Cora zicai fällt aus – wück muss kader kurz vor wm-quali umbauen
Cora Zicai bleibt
zu Hause. Die 21-jährige Angreiferin des VfL Wolfsburg packt wegen muskulärer Probleme nicht ein und verpasst damit die beiden WM-Qualifikationsspiele gegen Österreich. Christian Wück muss innerhalb von 48 Stunden umplanen.Wück reagiert sofort und holt mühlhaus
Die Lösung steht schon fest: Larissa Mühlhaus rückt nach. Die 22-jährige Stürmerin von Werder Bremen absolviert derzeit ihre dritte Saison in der Frauen-Bundesliga, erzielte in dieser Spielzeit bislang fünf Treffer und bereitete drei weitere vor. Für sie ist es die erste Einberufung in den Seniorenbereich. „Wir kennen ihre Dynamik und ihren Einsatzwille“, sagt Wück laut DFB-Mitteilung. „Sie bringt frische Impulse mit.“
Zicai selbst hatte gerade den Sprung zurück ins Team geschafft. Ihr letztes Länderspiel datiert vom Dezember 2025, ein 4:0 gegen die Niederlande. Die Verletzung wirft sie nun zurück auf Los. Der VfL bestätigte, dass die Reizung im Oberschenkelbereich bereits in der Länderspielpause vom April auftrat und in den vergangenen Tagen wieder akut wurde.

Termindichte belastet dfb-frauen zusätzlich
Die Partien gegen Österreich kommen zur Unzeit. Am 14. April empfangen die DFB-Frauen den Nachbarn in Nürnberg, vier Tage später geht es nach Ried. Beide Spiele gelten als Pflichtsiege, will die deutsche Auswahl die Tabellenführung in Gruppe A nicht aus der Hand geben. Die Spielerinnen kehren direkt nach den Bundesliga-Partien des vergangenen Wochenendes zurück in den Nationalkader. Das Programm: Dienstag Anreise, Mittwoch Doppelpass, Donnerstag Taktik, Freitag Abflug – ein Pensum, das selbst Routinierte an die Grenze bringt.
Trainer Wück muss nun auch die Startaufstellung umbauen. Neben Zicai fehlt mit Sydney Lohmann eine weitere Stammkraft im zentralen Mittelfeld. Ihre Achillessehnenreizung hält seit Wochen an. Die Lücke rückt jetzt womöglich Sara Däbritz ins Zentrum, die zuletzt in Paris länger pausierte und erst langsam wieder an Rhythmus gewinnt.

Zicai-ausfall wirft fragen nach belastungssteuerung auf
Der Fall Zicai wirft ein Schlaglicht auf die Belastungssteuerung. Die Stürmerin absolvierte seit Januar durchschnittlich 72 Minuten pro Pflichtspiel für Wolfsburg – ein Volumen, das sich über Monate summiert. „Wir gehen jeden Tag die Trainingsdaten durch“, sagte VfL-Trainer Tommy Stroot vor zwei Wochen. „Aber zwischen Theorie und Praxis klafft manchmal eine Lücke.“ Die Lücke ist jetzt sichtbar geworden.

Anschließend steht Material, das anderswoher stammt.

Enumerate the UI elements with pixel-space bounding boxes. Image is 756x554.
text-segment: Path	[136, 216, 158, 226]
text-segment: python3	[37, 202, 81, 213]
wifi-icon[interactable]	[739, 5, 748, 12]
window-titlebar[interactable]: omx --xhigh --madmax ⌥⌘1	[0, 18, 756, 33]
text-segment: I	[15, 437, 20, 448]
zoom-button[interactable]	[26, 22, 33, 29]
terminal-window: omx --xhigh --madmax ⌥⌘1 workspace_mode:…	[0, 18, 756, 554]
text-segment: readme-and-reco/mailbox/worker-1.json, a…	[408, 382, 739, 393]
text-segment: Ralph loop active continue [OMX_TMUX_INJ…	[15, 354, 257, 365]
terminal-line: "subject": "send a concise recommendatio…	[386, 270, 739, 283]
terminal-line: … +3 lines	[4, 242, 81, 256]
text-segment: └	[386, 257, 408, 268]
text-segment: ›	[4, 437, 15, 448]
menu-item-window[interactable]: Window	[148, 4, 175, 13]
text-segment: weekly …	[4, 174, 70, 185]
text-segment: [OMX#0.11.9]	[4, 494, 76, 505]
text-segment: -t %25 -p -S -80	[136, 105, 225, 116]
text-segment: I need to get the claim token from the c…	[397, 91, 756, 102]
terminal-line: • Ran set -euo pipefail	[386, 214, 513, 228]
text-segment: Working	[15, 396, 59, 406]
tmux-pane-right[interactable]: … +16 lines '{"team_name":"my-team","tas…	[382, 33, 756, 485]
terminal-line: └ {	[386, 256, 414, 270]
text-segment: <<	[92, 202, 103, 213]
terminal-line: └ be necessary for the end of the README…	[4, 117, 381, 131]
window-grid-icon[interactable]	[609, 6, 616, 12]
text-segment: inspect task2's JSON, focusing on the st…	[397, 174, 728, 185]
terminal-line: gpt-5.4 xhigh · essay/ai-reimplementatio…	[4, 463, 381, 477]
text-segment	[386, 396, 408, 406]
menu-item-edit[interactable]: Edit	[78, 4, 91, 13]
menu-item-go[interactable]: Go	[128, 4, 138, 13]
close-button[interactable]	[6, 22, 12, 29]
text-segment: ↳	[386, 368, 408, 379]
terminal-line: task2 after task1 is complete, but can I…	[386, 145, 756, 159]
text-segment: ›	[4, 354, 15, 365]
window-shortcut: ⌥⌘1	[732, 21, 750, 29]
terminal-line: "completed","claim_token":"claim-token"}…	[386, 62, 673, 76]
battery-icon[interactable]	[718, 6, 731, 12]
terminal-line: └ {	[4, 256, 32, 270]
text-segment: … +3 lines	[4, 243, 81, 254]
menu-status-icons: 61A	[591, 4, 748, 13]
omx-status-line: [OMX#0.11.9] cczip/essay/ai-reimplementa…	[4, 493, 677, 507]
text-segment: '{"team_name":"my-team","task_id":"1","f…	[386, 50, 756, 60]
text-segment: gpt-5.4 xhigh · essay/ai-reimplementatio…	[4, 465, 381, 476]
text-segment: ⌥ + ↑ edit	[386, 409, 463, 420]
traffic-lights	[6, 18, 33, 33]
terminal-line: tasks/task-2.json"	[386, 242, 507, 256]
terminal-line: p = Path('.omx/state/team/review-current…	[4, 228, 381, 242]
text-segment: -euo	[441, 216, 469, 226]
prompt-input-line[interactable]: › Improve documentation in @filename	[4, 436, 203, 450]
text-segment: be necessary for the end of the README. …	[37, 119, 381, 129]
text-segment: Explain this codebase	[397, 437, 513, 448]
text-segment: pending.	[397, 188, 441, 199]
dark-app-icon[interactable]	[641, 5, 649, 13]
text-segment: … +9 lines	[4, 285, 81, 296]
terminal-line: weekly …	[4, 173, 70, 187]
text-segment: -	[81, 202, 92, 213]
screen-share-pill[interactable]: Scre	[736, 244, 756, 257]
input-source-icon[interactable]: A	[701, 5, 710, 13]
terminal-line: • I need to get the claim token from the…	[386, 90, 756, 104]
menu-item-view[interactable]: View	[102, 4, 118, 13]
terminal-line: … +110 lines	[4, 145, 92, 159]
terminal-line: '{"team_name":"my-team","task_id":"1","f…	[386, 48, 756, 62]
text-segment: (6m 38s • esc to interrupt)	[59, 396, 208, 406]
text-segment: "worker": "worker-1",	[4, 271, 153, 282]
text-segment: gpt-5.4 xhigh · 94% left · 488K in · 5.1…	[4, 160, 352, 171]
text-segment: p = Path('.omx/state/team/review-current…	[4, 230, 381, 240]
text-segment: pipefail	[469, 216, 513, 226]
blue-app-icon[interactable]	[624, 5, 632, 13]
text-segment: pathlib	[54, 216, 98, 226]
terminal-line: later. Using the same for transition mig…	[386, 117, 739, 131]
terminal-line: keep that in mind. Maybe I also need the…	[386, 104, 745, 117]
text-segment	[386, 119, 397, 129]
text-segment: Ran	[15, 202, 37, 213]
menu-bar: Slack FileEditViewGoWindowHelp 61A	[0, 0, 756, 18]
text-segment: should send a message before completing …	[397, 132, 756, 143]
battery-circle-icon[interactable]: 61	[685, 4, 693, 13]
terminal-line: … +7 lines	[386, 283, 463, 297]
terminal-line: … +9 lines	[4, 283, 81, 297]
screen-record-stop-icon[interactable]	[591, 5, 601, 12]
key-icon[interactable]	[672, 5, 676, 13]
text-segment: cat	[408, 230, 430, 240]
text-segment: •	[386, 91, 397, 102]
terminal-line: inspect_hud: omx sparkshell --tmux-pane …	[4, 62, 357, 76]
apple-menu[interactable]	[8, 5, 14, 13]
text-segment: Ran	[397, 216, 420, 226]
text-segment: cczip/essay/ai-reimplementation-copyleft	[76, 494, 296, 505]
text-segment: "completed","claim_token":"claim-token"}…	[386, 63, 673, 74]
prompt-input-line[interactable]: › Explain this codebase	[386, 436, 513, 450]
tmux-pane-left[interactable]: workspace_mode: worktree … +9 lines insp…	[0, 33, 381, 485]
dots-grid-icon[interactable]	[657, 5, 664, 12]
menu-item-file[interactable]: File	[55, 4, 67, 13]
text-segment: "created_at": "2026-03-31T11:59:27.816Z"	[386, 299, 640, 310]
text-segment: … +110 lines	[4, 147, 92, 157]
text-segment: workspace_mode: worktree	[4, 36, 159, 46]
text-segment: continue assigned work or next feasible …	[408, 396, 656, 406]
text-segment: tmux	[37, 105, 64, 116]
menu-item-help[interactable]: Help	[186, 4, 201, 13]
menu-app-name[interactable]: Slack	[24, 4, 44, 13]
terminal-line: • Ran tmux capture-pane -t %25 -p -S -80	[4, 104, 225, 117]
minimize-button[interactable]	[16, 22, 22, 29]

Mühlhaus freut sich dennoch über ihre Chance. „Ich bin bereit“, sagt sie auf Nachfrage. „Ich kenne die meisten Mädels aus dem U-23-Team, das macht es leichter.“ Ihre Schnelligkeit könnte gerade gegen die österreichische Viererkette um Carina Wenninger gefährlich werden. Österreich steht mit nur einem Gegentor in den vergangenen drei Länderspielen da, doch die Außenverteidigerin von Bayern München ist selbst angeschlagen und trainierte zuletzt nur individuell.
Die DFB-Auswahl trifft am Montagmittag in Herzogenaurach ein. Für Zicai beginnt stattdessen eine Woche der Reha. Das Comeback im Nationalteam muss sie erneut aufbauen – und der Zeitplan wird enger. Die WM in Marokko rückt näher, jedes Länderspiel zählt. Wer jetzt ausfällt, verschenkt wertvolle Minuten. Die Konkurrenz schläft nicht. Und Mühlhaus will sie alle wach kriegen.